I see console.log statements are getting printed before all promise statements but why is that. and why is the log statement printing ‘baz’ also getting printing first while being in .then statement?

Thanks for reading

This is from the MDN web docs for Promise.prototype.then():

“Once a Promise is fulfilled or rejected, the respective handler function ( onFulfilled or onRejected ) will be called asynchronously (scheduled in the current thread loop).”

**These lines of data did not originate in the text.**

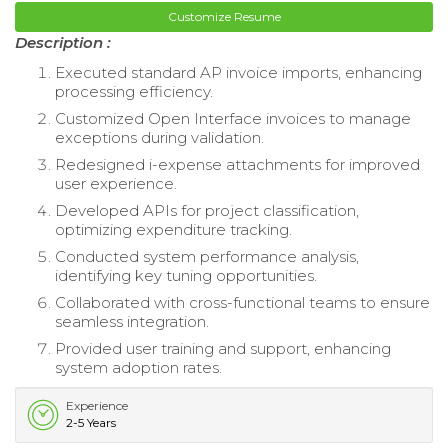
Customize Resume
Description :
Executed standard AP invoice imports, enhancing
processing efficiency.
Customized Open Interface invoices to manage
exceptions during validation.
Redesigned i-expense attachments for improved
user experience.
Developed APIs for project classification,
optimizing expenditure tracking.
Conducted system performance analysis,
identifying key tuning opportunities.
Collaborated with cross-functional teams to ensure
seamless integration.
Provided user training and support, enhancing
system adoption rates.
Experience
2-5 Years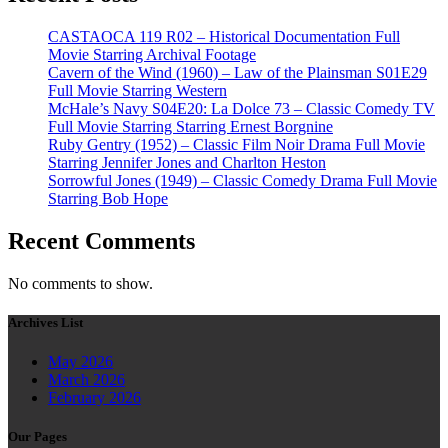
CASTAOCA 119 R02 – Historical Documentation Full
Movie Starring Archival Footage
Cavern of the Wind (1960) – Law of the Plainsman S01E29
Full Movie Starring Western
McHale’s Navy S04E20: La Dolce 73 – Classic Comedy TV
Full Movie Starring Starring Ernest Borgnine
Ruby Gentry (1952) – Classic Film Noir Drama Full Movie
Starring Jennifer Jones and Charlton Heston
Sorrowful Jones (1949) – Classic Comedy Drama Full Movie
Starring Bob Hope
Recent Comments
No comments to show.
Archives List
May 2026
March 2026
February 2026
Our Pages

This means that JS doesn’t stop and wait for your promise handler to run, it continues on as normal, and the handler will eventually be executed when its turn comes, but it has to wait for its turn in line in the event loop. So the console.log at the very bottom is executed before the console.log in the first then method because by the time JS gets to the handler for the first then statement waiting to be executed it has already executed the console.log at the bottom. Apparently the process of scheduling the handler takes enough time that it is placed in the event loop after the call to the console.log at the bottom. If you want ‘bop’ to be printed after ‘foo’ then you need to move the console.log at the bottom into the first then statement.

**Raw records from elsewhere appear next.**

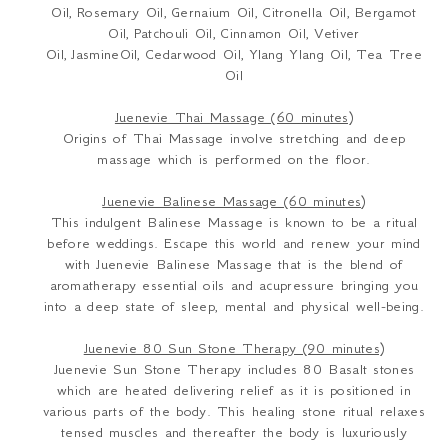
Oil,
Rosemary Oil,
Gernaium Oil,
Citronella Oil,
Bergamot
Oil,
Patchouli Oil,
Cinnamon Oil,
Vetiver
Oil,
JasmineOil,
Cedarwood Oil,
Ylang Ylang Oil,
Tea Tree
Oil
Juenevie Thai Massage (60 minutes)
Origins of Thai Massage involve stretching and deep
massage which is performed on the floor.
Juenevie Balinese Massage (60 minutes)
This indulgent Balinese Massage is known to be a ritual
before weddings. Escape this world and renew your mind
with Juenevie Balinese Massage that is the blend of
aromatherapy essential oils and acupressure bringing you
into a deep state of sleep, mental and physical well-being.
Juenevie 80 Sun Stone Therapy (90 minutes)
Juenevie Sun Stone Therapy includes 80 Basalt stones
which are heated delivering relief as it is positioned in
various parts of the body. This healing stone ritual relaxes
tensed muscles and thereafter the body is luxuriously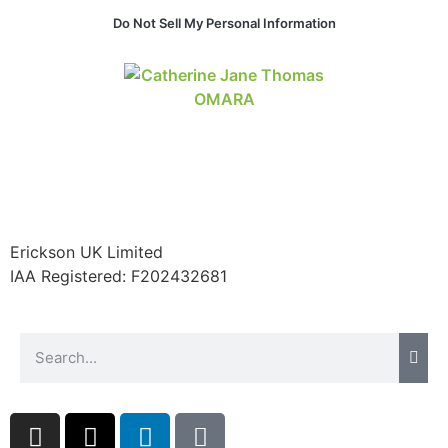
website.
Do Not Sell My Personal Information
Marketing
By sharing
your
interests and
behavior as
you visit our
site, you
increase the
chance of
Erickson UK Limited
seeing
IAA Registered:
F202432681
personalized
content and
offers.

A traditional then statement looks something like (I’m leaving out the rejection handler because we all use catch now):

p.then(value => {
  // fulfillment
})

Look at your second then statement:

.then(
  console.log('baz')
)

It doesn’t look like the first one. You aren’t waiting for a value from the preceding then statement, you are just executing a console.log. I’m not 100% certain about this but my guess is that when JS gets to this statement, since it doesn’t have to wait for anything, it just executes it, which is why ‘baz’ is printed second. If you turned this into a more traditional then statement:

.then(() => {
  console.log('baz')
})

Then you’ll notice that the console.log statement never gets called because the preceding then returns p2 which is rejected and thus the second then is skipped because the rejection causes JS to skip to the catch.

I may not be 100% correct about all the details above but the bottom line is that when using promises you can’t rely on the order of statements in the code itself because promises are asynchronous, which means that there is no guarantee of when they will be resolved/rejected and thus when their handlers executed. If order of execution is important then you need to put the relevant statements inside the promise handlers.

Also, you can use async/await to guarantee order when using promises but that is a more advanced concept I won’t go into here.

3 Likes

@bbsmooth thank you for this insightful and detailed explanation.